**EXERCISE REQUIREMENTS**
Every record below must be returned word for word, with the pictures left out.

-- MATERIAL FOR THIS TASK follows --

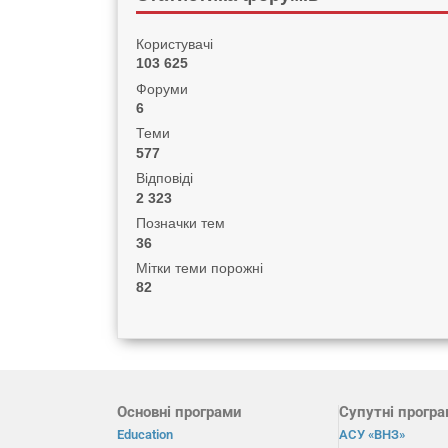
Користувачі
103 625
Форуми
6
Теми
577
Відповіді
2 323
Позначки тем
36
Мітки теми порожні
82
Основні програми
Супутні прогр
Education
АСУ «ВНЗ»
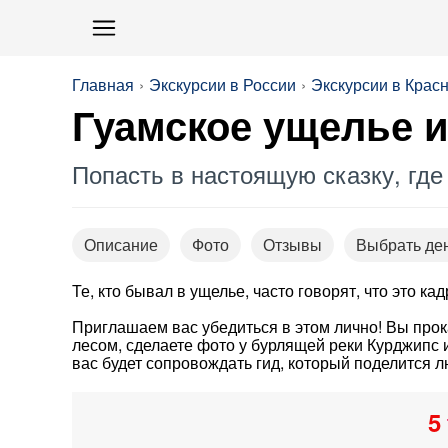
Главная
Экскурсии в России
Экскурсии в Крас
Гуамское ущелье и
Попасть в настоящую сказку, где
Описание
Фото
Отзывы
Выбрать де
Те, кто бывал в ущелье, часто говорят, что это 
Приглашаем вас убедиться в этом лично! Вы прок
лесом, сделаете фото у бурлящей реки Курджипс 
вас будет сопровождать гид, который поделится 
5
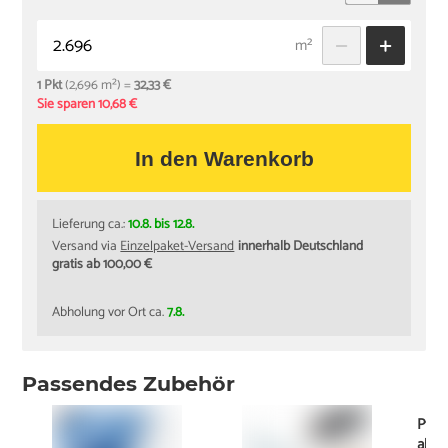
m²
1 Pkt
(2,696 m²) =
32,33 €
Sie sparen 10,68 €
In den Warenkorb
Lieferung ca.:
10.8. bis 12.8.
Versand via
Einzelpaket-Versand
innerhalb Deutschland
gratis ab 100,00 €
Abholung vor Ort ca.
7.8.
Passendes Zubehör
Pfle
ab
7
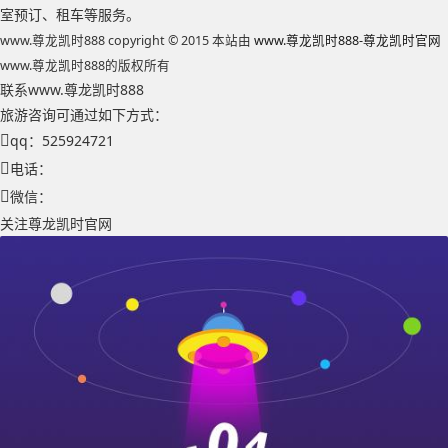
室预订、租车等服务。
www.尊龙凯时888 copyright © 2015 本站由
www.尊龙凯时888-尊龙凯时官网
www.尊龙凯时888的版权所有
联系www.尊龙凯时888
旅游咨询可通过如下方式：
qq：525924721
电话：
微信：
关注尊龙凯时官网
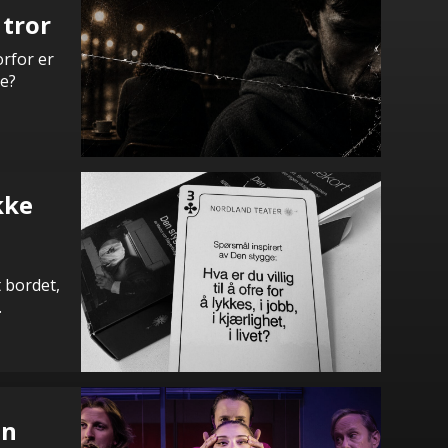
r
 tror
rfor er
ge?
kke
t bordet,
.
en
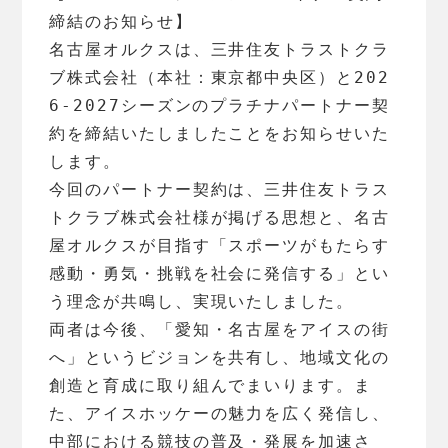
締結のお知らせ】
名古屋オルクスは、三井住友トラストクラ
ブ株式会社（本社：東京都中央区）と202
6-2027シーズンのプラチナパートナー契
約を締結いたしましたことをお知らせいた
します。
今回のパートナー契約は、三井住友トラス
トクラブ株式会社様が掲げる思想と、名古
屋オルクスが目指す「スポーツがもたらす
感動・勇気・挑戦を社会に発信する」とい
う理念が共鳴し、実現いたしました。
両者は今後、「愛知・名古屋をアイスの街
へ」というビジョンを共有し、地域文化の
創造と育成に取り組んでまいります。ま
た、アイスホッケーの魅力を広く発信し、
中部における競技の普及・発展を加速さ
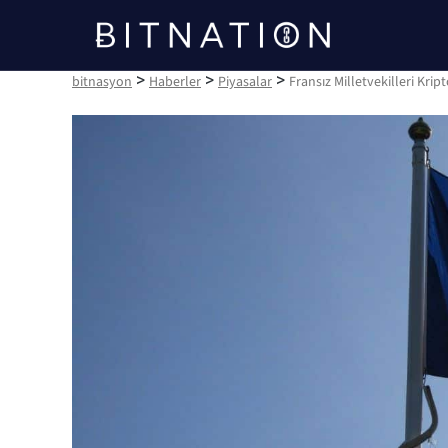
bitnasyon
>
>
>
bitnasyon
Haberler
Piyasalar
Fransız Milletvekilleri 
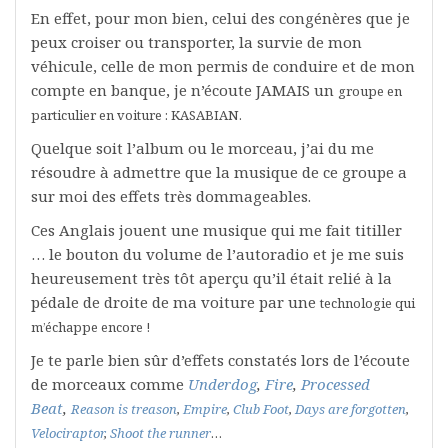
En effet, pour mon bien, celui des congénères que je
peux croiser ou transporter, la survie de mon
véhicule, celle de mon permis de conduire et de mon
compte en banque, je n’écoute JAMAIS un
groupe en
particulier en voiture : KASABIAN.
Quelque soit l’album ou le morceau, j’ai du me
résoudre à admettre que la musique de ce groupe a
sur moi des effets très dommageables.
Ces Anglais jouent une musique qui me fait titiller
… le bouton du volume de l’autoradio et je me suis
heureusement très tôt aperçu qu’il était relié à la
pédale de droite de ma voiture par une
technologie qui
m’échappe encore !
Je te parle bien sûr d’effets constatés lors de l’écoute
de morceaux comme
Underdog
,
Fire
,
Processed
Beat
,
Reason is treason
,
Empire
,
Club Foot
,
Days are forgotten
,
Velociraptor
,
Shoot the runner
…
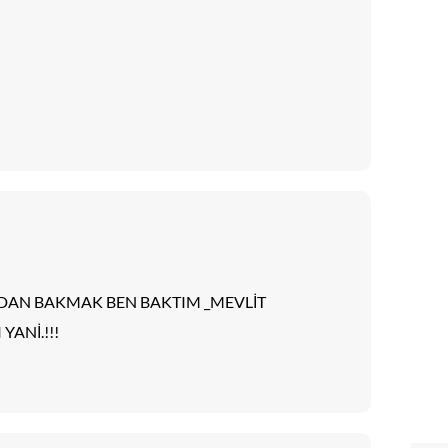
NDAN BAKMAK BEN BAKTIM _MEVLİT
YANİ.!!!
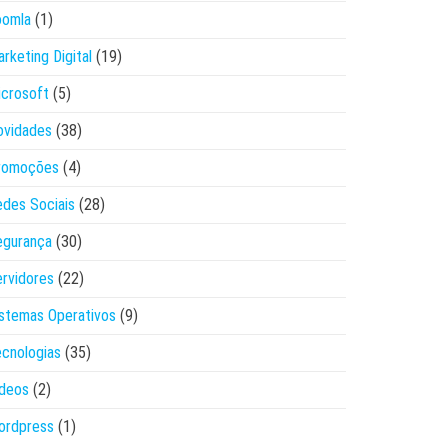
oomla
(1)
rketing Digital
(19)
crosoft
(5)
ovidades
(38)
romoções
(4)
des Sociais
(28)
egurança
(30)
rvidores
(22)
stemas Operativos
(9)
cnologias
(35)
ídeos
(2)
ordpress
(1)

-- MATERIAL FOR THIS TASK concluded --

**TASK RESULT**
Користувачі
103 625
Форуми
6
Теми
577
Відповіді
2 323
Позначки тем
36
Мітки теми порожні
82
Основні програми
Супутні прогр
Education
АСУ «ВНЗ»
Главная
Экскурсии в России
Экскурсии в Крас
Гуамское ущелье и
Попасть в настоящую сказку, где
Описание
Фото
Отзывы
Выбрать де
Те, кто бывал в ущелье, часто говорят, что это 
Приглашаем вас убедиться в этом лично! Вы прок
лесом, сделаете фото у бурлящей реки Курджипс 
вас будет сопровождать гид, который поделится 
5
m²
1 Pkt
(2,696 m²) =
32,33 €
Sie sparen 10,68 €
In den Warenkorb
Lieferung ca.:
10.8. bis 12.8.
Versand via
Einzelpaket-Versand
innerhalb Deutschland
gratis ab 100,00 €
Abholung vor Ort ca.
7.8.
Passendes Zubehör
Pfle
ab
7
室预订、租车等服务。
www.尊龙凯时888 copyright © 2015 本站由
www.尊龙凯时888-尊龙凯时官网
www.尊龙凯时888的版权所有
联系www.尊龙凯时888
旅游咨询可通过如下方式：
qq：525924721
电话：
微信：
关注尊龙凯时官网
r
 tror
rfor er
ge?
kke
t bordet,
.
en
締結のお知らせ】
名古屋オルクスは、三井住友トラストクラ
ブ株式会社（本社：東京都中央区）と202
6-2027シーズンのプラチナパートナー契
約を締結いたしましたことをお知らせいた
します。
今回のパートナー契約は、三井住友トラス
トクラブ株式会社様が掲げる思想と、名古
屋オルクスが目指す「スポーツがもたらす
感動・勇気・挑戦を社会に発信する」とい
う理念が共鳴し、実現いたしました。
両者は今後、「愛知・名古屋をアイスの街
へ」というビジョンを共有し、地域文化の
創造と育成に取り組んでまいります。ま
た、アイスホッケーの魅力を広く発信し、
中部における競技の普及・発展を加速さ
bitnasyon
>
>
>
bitnasyon
Haberler
Piyasalar
Fransız Milletvekilleri 
En effet, pour mon bien, celui des congénères que je
peux croiser ou transporter, la survie de mon
véhicule, celle de mon permis de conduire et de mon
compte en banque, je n’écoute JAMAIS un
groupe en
particulier en voiture : KASABIAN.
Quelque soit l’album ou le morceau, j’ai du me
résoudre à admettre que la musique de ce groupe a
sur moi des effets très dommageables.
Ces Anglais jouent une musique qui me fait titiller
… le bouton du volume de l’autoradio et je me suis
heureusement très tôt aperçu qu’il était relié à la
pédale de droite de ma voiture par une
technologie qui
m’échappe encore !
Je te parle bien sûr d’effets constatés lors de l’écoute
de morceaux comme
Underdog
,
Fire
,
Processed
Beat
,
Reason is treason
,
Empire
,
Club Foot
,
Days are forgotten
,
Velociraptor
,
Shoot the runner
…
NDAN BAKMAK BEN BAKTIM _MEVLİT
YANİ.!!!
oomla
(1)
rketing Digital
(19)
crosoft
(5)
ovidades
(38)
romoções
(4)
des Sociais
(28)
egurança
(30)
rvidores
(22)
stemas Operativos
(9)
cnologias
(35)
ídeos
(2)
ordpress
(1)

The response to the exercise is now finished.